After all, it is very probable that Dr. Brownson was led into this mistake by his politics, especially his hatred of great centralized states, whether democratic or imperial. This was the bond of sympathy between him and the illustrious Count Montalembert: All centralism in the state, he held, is despotism; to maintain liberty, power must be divided, and each division given a separate organization of its own, so that each may operate as a veto on the others. In human governments the principle is certainly sound, but is not always and everywhere prac ticable. Indeed, power cannot ever be so organized as not to be abused, and no civil government alone ever does or can suffice for the double office of maintaining order and liberty. It is only by the aid of the spiritual, divinely organized and sustained, that the opposites, order and liberty, can be reconciled and made one.

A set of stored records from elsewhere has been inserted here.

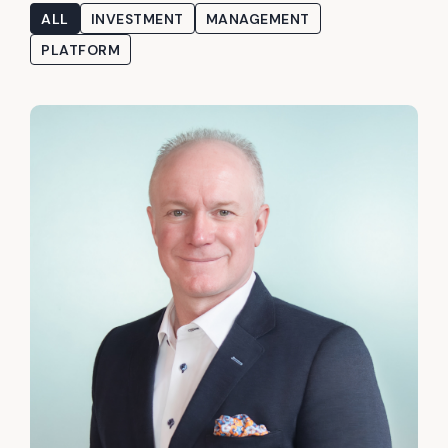
ALL
INVESTMENT
MANAGEMENT
PLATFORM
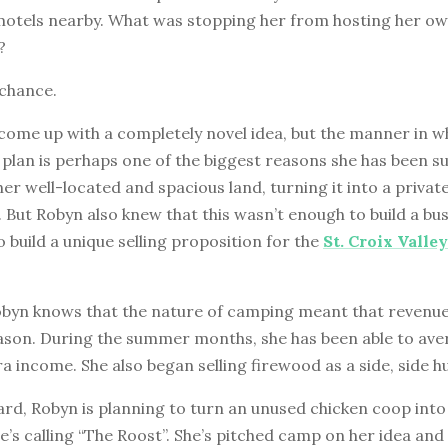
motels nearby. What was stopping her from hosting her ow
?
 chance.
come up with a completely novel idea, but the manner in w
plan is perhaps one of the biggest reasons she has been su
er well-located and spacious land, turning it into a privat
But Robyn also knew that this wasn’t enough to build a bu
 build a unique selling proposition for the
St. Croix Valle
obyn knows that the nature of camping meant that revenu
eason. During the summer months, she has been able to ave
a income. She also began selling firewood as a side, side hu
rd, Robyn is planning to turn an unused chicken coop into
e’s calling “The Roost”. She’s pitched camp on her idea and 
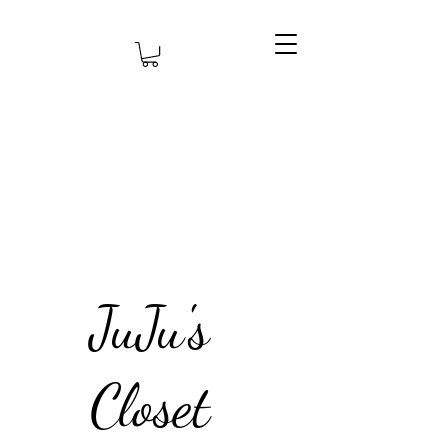
JuJu's
Closet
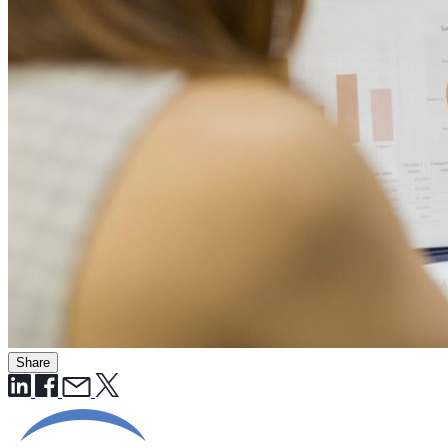
Share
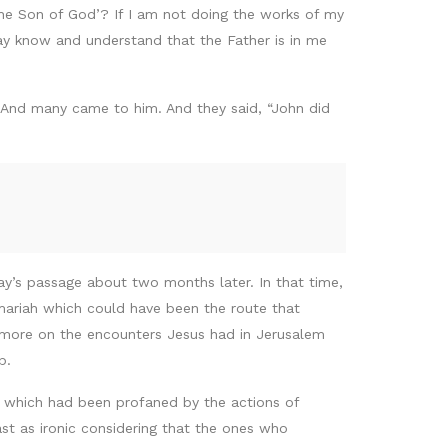
the Son of God’? If I am not doing the works of my
ay know and understand that the Father is in me
 And many came to him. And they said, “John did
ay’s passage about two months later. In that time,
mariah which could have been the route that
 more on the encounters Jesus had in Jerusalem
mb.
e which had been profaned by the actions of
t as ironic considering that the ones who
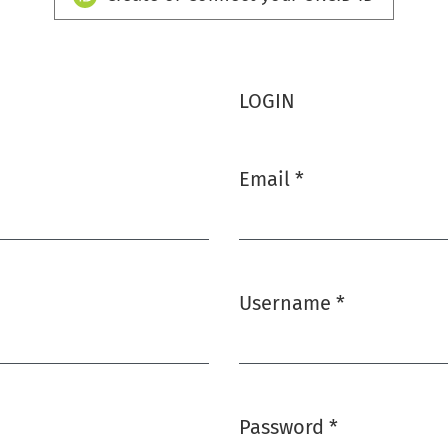
LOGIN
Email
*
Required
Username
*
Required
Password
*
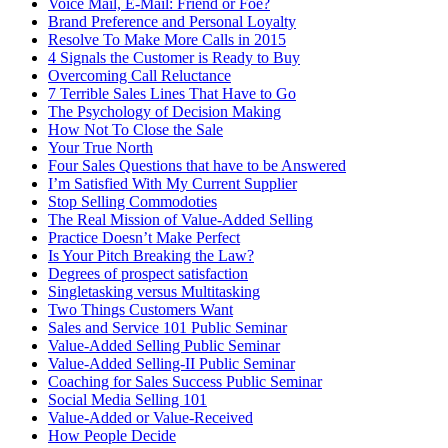
Voice Mail, E-Mail: Friend or Foe?
Brand Preference and Personal Loyalty
Resolve To Make More Calls in 2015
4 Signals the Customer is Ready to Buy
Overcoming Call Reluctance
7 Terrible Sales Lines That Have to Go
The Psychology of Decision Making
How Not To Close the Sale
Your True North
Four Sales Questions that have to be Answered
I’m Satisfied With My Current Supplier
Stop Selling Commodoties
The Real Mission of Value-Added Selling
Practice Doesn’t Make Perfect
Is Your Pitch Breaking the Law?
Degrees of prospect satisfaction
Singletasking versus Multitasking
Two Things Customers Want
Sales and Service 101 Public Seminar
Value-Added Selling Public Seminar
Value-Added Selling-II Public Seminar
Coaching for Sales Success Public Seminar
Social Media Selling 101
Value-Added or Value-Received
How People Decide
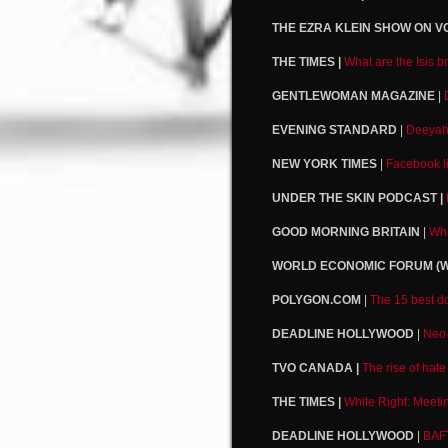
THE EZRA KLEIN SHOW ON VO
THE TIMES |
What are the Isis b
GENTLEWOMAN MAGAZINE
|
EVENING STANDARD
|
Deeyah 
NEW YORK TIMES
|
Facebook li
UNDER THE SKIN PODCAST |
GOOD MORNING BRITAIN
|
Wha
WORLD ECONOMIC FORUM (W
POLYGON.COM
|
The 15 best do
DEADLINE HOLLYWOOD
|
Neo-
TVO CANADA |
The rise of hate
THE TIMES |
White Right: Meeti
DEADLINE HOLLYWOOD
|
BAF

Yet there is little doubt that the opposition to the centralization of power in the civil order led him, as it did so many others, to oppose the tendency to it in the church. His Americanism unconsciously influenced his theology. Even those who call for decentralization are forced to demand unity, and it is hard for the human mind to assert one principle in civil organization and another in ecclesiastical organization. The democrat seeks to democratize the church, the monarchist to mon archize, and the Englishman would organize her after the model of his civil constitution, with an upper and a lower house, and the king or queen for nominal head.

Born and bred in a republic, and required by his religion to be loyal

to the republican government of his country, Dr. Brownson was naturally a liberal in politics, and it was no easy matter in the atmosphere of New York, the Paris of the New World, to be a liberal in politics and not also a liberal in religion. But in the leisure that followed the suspension of his Review in 1864, he resumed the old Boston tone and wrote, in June, 1872: "Whatever else I may be, I am not a liberal Catholic, but heartily accept the Syllabus and the decrees of the Vatican.

"I am content with the church as she is. I came to the church in 1844 in order to be liberated from my bondage to Satan, and to save my soul. It was not so much my intellectual wants as the need of moral helps, of the spiritual assistance of supernatural grace, in recovering moral purity and integrity of life, that led me to her door to beg admission into her communion. I came not to reform her, but that she might reform me. If I have even for a moment seemed to forget this, it has been unconsciously, and I ask pardon of God and man.”